··· PROVIDED DATA ···

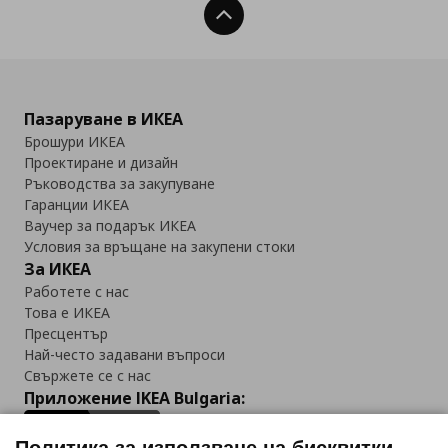
Нагоре
Пазаруване в ИКЕА
Брошури ИКЕА
Проектиране и дизайн
Ръководства за закупуване
Гаранции ИКЕА
Ваучер за подарък ИКЕА
Условия за връщане на закупени стоки
За ИКЕА
Работете с нас
Това е ИКЕА
Пресцентър
Най-често задавани въпроси
Свържете се с нас
Приложение IKEA Bulgaria:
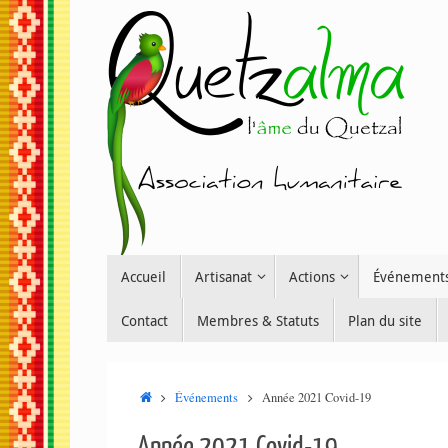
Passer
au
contenu
Passer
Accueil
Artisanat
Actions
Événement
au
contenu
Contact
Membres & Statuts
Plan du site
Accueil
Événements
Année 2021 Covid-19
Année 2021 Covid-19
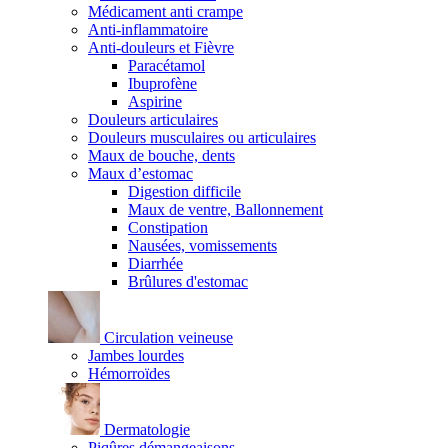
Médicament anti crampe
Anti-inflammatoire
Anti-douleurs et Fièvre
Paracétamol
Ibuprofène
Aspirine
Douleurs articulaires
Douleurs musculaires ou articulaires
Maux de bouche, dents
Maux d’estomac
Digestion difficile
Maux de ventre, Ballonnement
Constipation
Nausées, vomissements
Diarrhée
Brûlures d'estomac
Circulation veineuse
Jambes lourdes
Hémorroïdes
Dermatologie
Piqûres démangeaisons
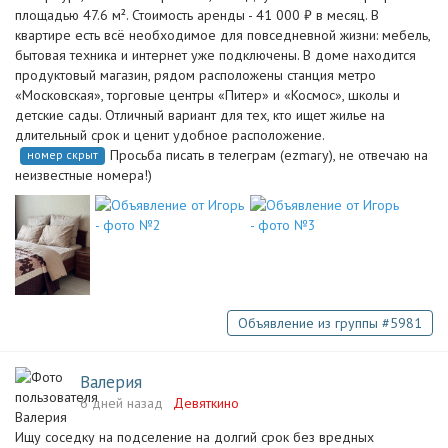
площадью 47.6 м². Стоимость аренды - 41 000 ₽ в месяц. В
квартире есть всё необходимое для повседневной жизни: мебель,
бытовая техника и интернет уже подключены. В доме находится
продуктовый магазин, рядом расположены станция метро
«Московская», торговые центры «Питер» и «Космос», школы и
детские сады. Отличный вариант для тех, кто ищет жилье на
длительный срок и ценит удобное расположение.
Просьба писать в телеграм (ezmary), не отвечаю на
номер скрыт
неизвестные номера!)
Объявление из группы #5981
Валерия
6 дней назад
Девяткино
Ищу соседку на подселение на долгий срок без вредных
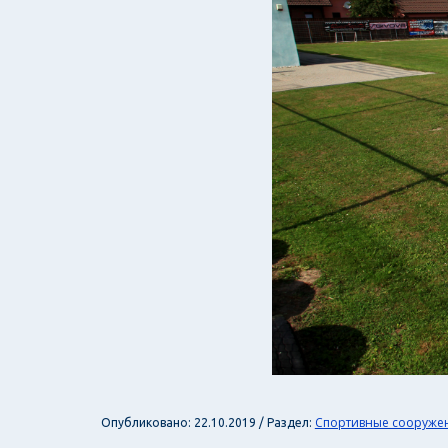
Спортивные сооруже
Опубликовано: 22.10.2019 / Раздел:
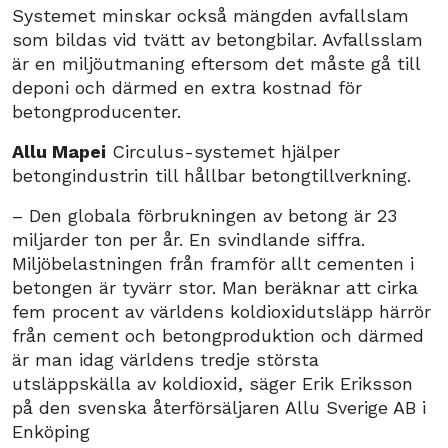
Systemet minskar också mängden avfallslam
som bildas vid tvätt av betongbilar. Avfallsslam
är en miljöutmaning eftersom det måste gå till
deponi och därmed en extra kostnad för
betongproducenter.
Allu Mapei
Circulus-systemet hjälper
betongindustrin till hållbar betongtillverkning.
– Den globala förbrukningen av betong är 23
miljarder ton per år. En svindlande siffra.
Miljöbelastningen från framför allt cementen i
betongen är tyvärr stor. Man beräknar att cirka
fem procent av världens koldioxidutsläpp härrör
från cement och betongproduktion och därmed
är man idag världens tredje största
utsläppskälla av koldioxid, säger Erik Eriksson
på den svenska återförsäljaren Allu Sverige AB i
Enköping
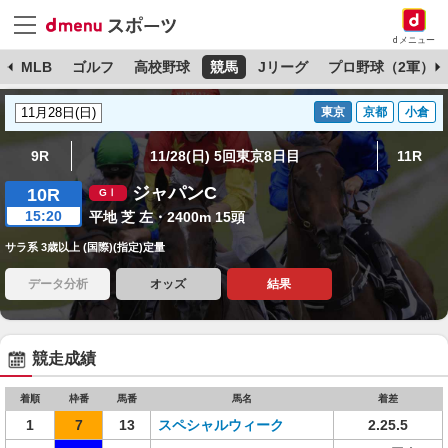
dメニュー
球
MLB
ゴルフ
高校野球
競馬
Jリーグ
プロ野球（2軍）
東京
京都
小倉
9R
11/28(日) 5回東京8日目
11R
ジャパンC
10R
15:20
平地 芝 左・2400m 15頭
サラ系 3歳以上 (国際)(指定)定量
データ分析
オッズ
結果
競走成績
着順
枠番
馬番
馬名
着差
1
7
13
スペシャルウィーク
2.25.5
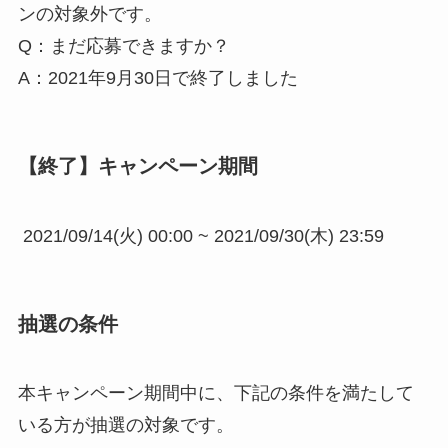
ンの対象外です。
Q：
まだ応募できますか？
A：2021年9月30日
で終了しました
【終了】キャンペーン期間
2021/09/14(火) 00:00 ~ 2021/09/30(木) 23:59
抽選の条件
本キャンペーン期間中に、下記の条件を満たして
いる方が抽選の対象です。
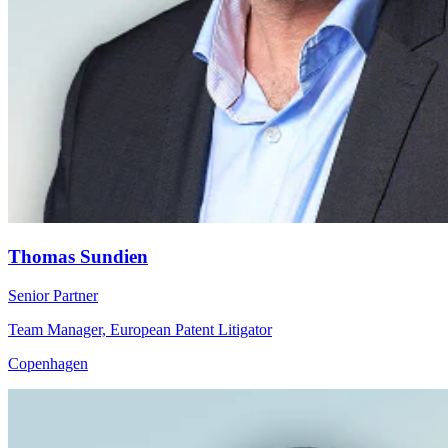
Thomas Sundien
Senior Partner
Team Manager, European Patent Litigator
Copenhagen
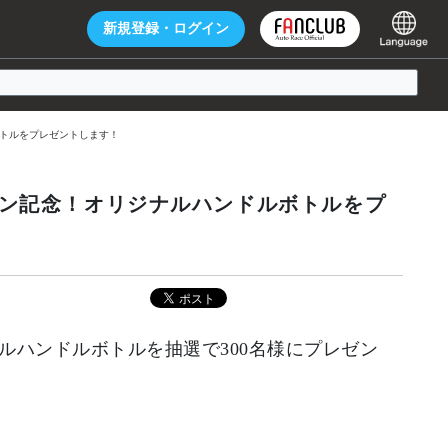
新規登録・
ログイン
ボトルをプレゼントします！
プン記念！オリジナルハンドルボトルをプ
ルハンドルボトルを抽選で300名様にプレゼン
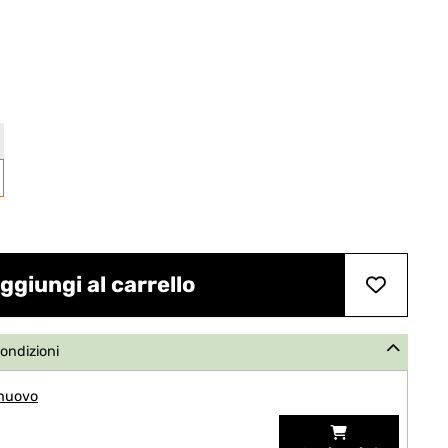
ggiungi al carrello
condizioni
 nuovo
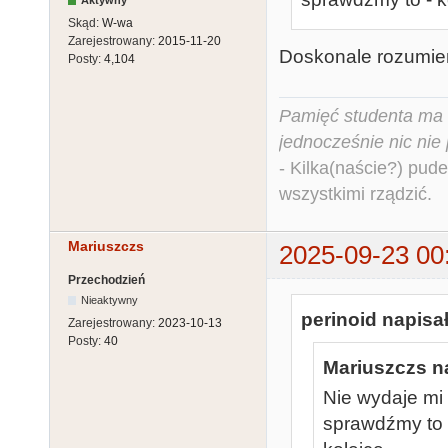
Aktywny
Skąd:
W-wa
Zarejestrowany:
2015-11-20
Doskonale rozumie
Posty:
4,104
Pamięć studenta ma c
jednocześnie nic nie
- Kilka(naście?) pude
wszystkimi rządzić.
Mariuszczs
2025-09-23 00
Przechodzień
Nieaktywny
perinoid napisał
Zarejestrowany:
2023-10-13
Posty:
40
Mariuszczs na
Nie wydaje mi 
sprawdźmy to 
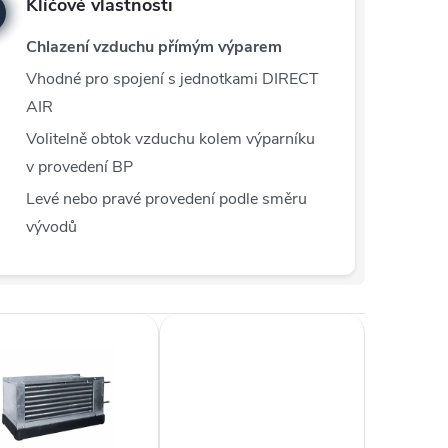
Klíčové vlastnosti
Chlazení vzduchu přímým výparem
Vhodné pro spojení s jednotkami DIRECT
AIR
Volitelně obtok vzduchu kolem výparníku
v provedení BP
Levé nebo pravé provedení podle směru
vývodů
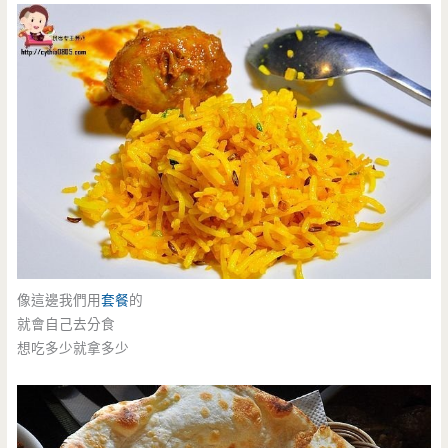
像這邊我們用
套餐
的
就會自己去分食
想吃多少就拿多少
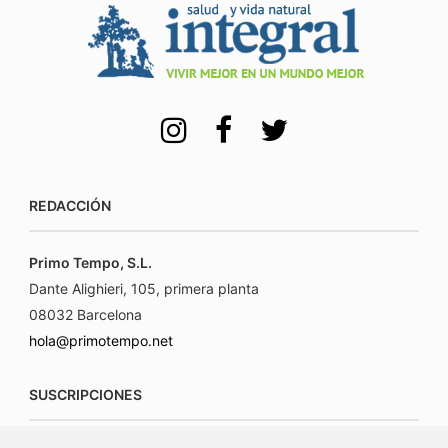
REDACCIÓN
Primo Tempo, S.L.
Dante Alighieri, 105, primera planta
08032 Barcelona
hola@primotempo.net
SUSCRIPCIONES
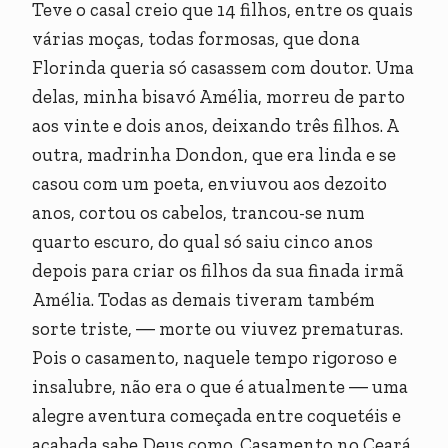
Teve o casal creio que 14 filhos, entre os quais
várias moças, todas formosas, que dona
Florinda queria só casassem com doutor. Uma
delas, minha bisavó Amélia, morreu de parto
aos vinte e dois anos, deixando três filhos. A
outra, madrinha Dondon, que era linda e se
casou com um poeta, enviuvou aos dezoito
anos, cortou os cabelos, trancou-se num
quarto escuro, do qual só saiu cinco anos
depois para criar os filhos da sua finada irmã
Amélia. Todas as demais tiveram também
sorte triste, ― morte ou viuvez prematuras.
Pois o casamento, naquele tempo rigoroso e
insalubre, não era o que é atualmente ― uma
alegre aventura começada entre coquetéis e
acabada sabe Deus como. Casamento no Ceará,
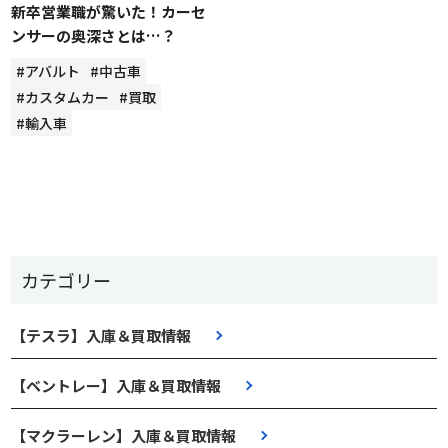
新卒営業職が驚いた！カーセ
ンサーの奥深さとは…？
#アバルト
#中古車
#カスタムカー
#買取
#輸入車
カテゴリー
【テスラ】入庫＆買取情報
【ベントレー】入庫＆買取情報
【マクラーレン】入庫＆買取情報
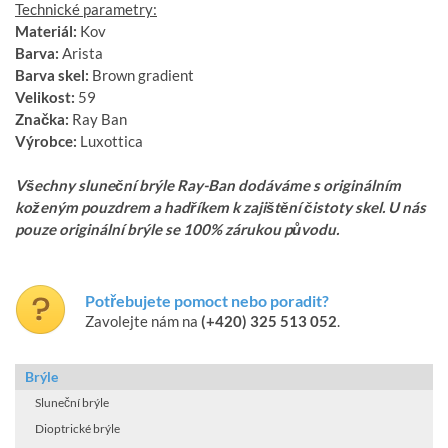
Technické parametry:
Materiál:
Kov
Barva:
Arista
Barva skel:
Brown gradient
Velikost:
59
Značka:
Ray Ban
Výrobce:
Luxottica
Všechny sluneční brýle Ray-Ban dodáváme s originálním
koženým pouzdrem a hadříkem k zajištění čistoty skel. U nás
pouze originální brýle se 100% zárukou původu.
Potřebujete pomoct nebo poradit?
Zavolejte nám na
(+420) 325 513 052
.
Brýle
Sluneční brýle
Dioptrické brýle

···

## EXERCISE PROMPT
Each line of the data needs to be output exactly, with any image excluded.

## OUTPUT BELOW
Нагоре
Пазаруване в ИКЕА
Брошури ИКЕА
Проектиране и дизайн
Ръководства за закупуване
Гаранции ИКЕА
Ваучер за подарък ИКЕА
Условия за връщане на закупени стоки
За ИКЕА
Работете с нас
Това е ИКЕА
Пресцентър
Най-често задавани въпроси
Свържете се с нас
Приложение IKEA Bulgaria:
Passer
au
contenu
Passer
Accueil
Artisanat
Actions
Événement
au
contenu
Contact
Membres & Statuts
Plan du site
Accueil
Événements
Année 2021 Covid-19
Année 2021 Covid-19
Médicament anti crampe
Anti-inflammatoire
Anti-douleurs et Fièvre
Paracétamol
Ibuprofène
Aspirine
Douleurs articulaires
Douleurs musculaires ou articulaires
Maux de bouche, dents
Maux d’estomac
Digestion difficile
Maux de ventre, Ballonnement
Constipation
Nausées, vomissements
Diarrhée
Brûlures d'estomac
Circulation veineuse
Jambes lourdes
Hémorroïdes
Dermatologie
Piqûres démangeaisons
площадью 47.6 м². Стоимость аренды - 41 000 ₽ в месяц. В
квартире есть всё необходимое для повседневной жизни: мебель,
бытовая техника и интернет уже подключены. В доме находится
продуктовый магазин, рядом расположены станция метро
«Московская», торговые центры «Питер» и «Космос», школы и
детские сады. Отличный вариант для тех, кто ищет жилье на
длительный срок и ценит удобное расположение.
Просьба писать в телеграм (ezmary), не отвечаю на
номер скрыт
неизвестные номера!)
Объявление из группы #5981
Валерия
6 дней назад
Девяткино
Ищу соседку на подселение на долгий срок без вредных
Спортивные сооруже
Опубликовано: 22.10.2019 / Раздел:
Systemet minskar också mängden avfallslam
som bildas vid tvätt av betongbilar. Avfallsslam
är en miljöutmaning eftersom det måste gå till
deponi och därmed en extra kostnad för
betongproducenter.
Allu Mapei
Circulus-systemet hjälper
betongindustrin till hållbar betongtillverkning.
– Den globala förbrukningen av betong är 23
miljarder ton per år. En svindlande siffra.
Miljöbelastningen från framför allt cementen i
betongen är tyvärr stor. Man beräknar att cirka
fem procent av världens koldioxidutsläpp härrör
från cement och betongproduktion och därmed
är man idag världens tredje största
utsläppskälla av koldioxid, säger Erik Eriksson
på den svenska återförsäljaren Allu Sverige AB i
Enköping
dメニュー
球
MLB
ゴルフ
高校野球
競馬
Jリーグ
プロ野球（2軍）
東京
京都
小倉
9R
11/28(日) 5回東京8日目
11R
ジャパンC
10R
15:20
平地 芝 左・2400m 15頭
サラ系 3歳以上 (国際)(指定)定量
データ分析
オッズ
結果
競走成績
着順
枠番
馬番
馬名
着差
1
7
13
スペシャルウィーク
2.25.5
ンの対象外です。
Q：
まだ応募できますか？
A：2021年9月30日
で終了しました
【終了】キャンペーン期間
2021/09/14(火) 00:00 ~ 2021/09/30(木) 23:59
抽選の条件
本キャンペーン期間中に、下記の条件を満たして
いる方が抽選の対象です。
Thomas Sundien
Senior Partner
Team Manager, European Patent Litigator
Copenhagen
新規登録・
ログイン
ボトルをプレゼントします！
プン記念！オリジナルハンドルボトルをプ
ルハンドルボトルを抽選で300名様にプレゼン
ggiungi al carrello
condizioni
 nuovo
Aktywny
Skąd:
W-wa
Zarejestrowany:
2015-11-20
Doskonale rozumie
Posty:
4,104
Pamięć studenta ma c
jednocześnie nic nie
- Kilka(naście?) pude
wszystkimi rządzić.
Mariuszczs
2025-09-23 00
Przechodzień
Nieaktywny
perinoid napisał
Zarejestrowany:
2023-10-13
Posty:
40
Mariuszczs na
Nie wydaje mi 
sprawdźmy to 
Klíčové vlastnosti
Chlazení vzduchu přímým výparem
Vhodné pro spojení s jednotkami DIRECT
AIR
Volitelně obtok vzduchu kolem výparníku
v provedení BP
Levé nebo pravé provedení podle směru
vývodů
像這邊我們用
套餐
的
就會自己去分食
想吃多少就拿多少
REDACCIÓN
Primo Tempo, S.L.
Dante Alighieri, 105, primera planta
08032 Barcelona
hola@primotempo.net
SUSCRIPCIONES
Teve o casal creio que 14 filhos, entre os quais
várias moças, todas formosas, que dona
Florinda queria só casassem com doutor. Uma
delas, minha bisavó Amélia, morreu de parto
aos vinte e dois anos, deixando três filhos. A
outra, madrinha Dondon, que era linda e se
casou com um poeta, enviuvou aos dezoito
anos, cortou os cabelos, trancou-se num
quarto escuro, do qual só saiu cinco anos
depois para criar os filhos da sua finada irmã
Amélia. Todas as demais tiveram também
sorte triste, ― morte ou viuvez prematuras.
Pois o casamento, naquele tempo rigoroso e
insalubre, não era o que é atualmente ― uma
alegre aventura começada entre coquetéis e
acabada sabe Deus como. Casamento no Ceará,
新卒営業職が驚いた！カーセ
ンサーの奥深さとは…？
#アバルト
#中古車
#カスタムカー
#買取
#輸入車
カテゴリー
【テスラ】入庫＆買取情報
【ベントレー】入庫＆買取情報
【マクラーレン】入庫＆買取情報
Technické parametry:
Materiál:
Kov
Barva:
Arista
Barva skel:
Brown gradient
Velikost:
59
Značka:
Ray Ban
Výrobce:
Luxottica
Všechny sluneční brýle Ray-Ban dodáváme s originálním
koženým pouzdrem a hadříkem k zajištění čistoty skel. U nás
pouze originální brýle se 100% zárukou původu.
Potřebujete pomoct nebo poradit?
Zavolejte nám na
(+420) 325 513 052
.
Brýle
Sluneční brýle
Dioptrické brýle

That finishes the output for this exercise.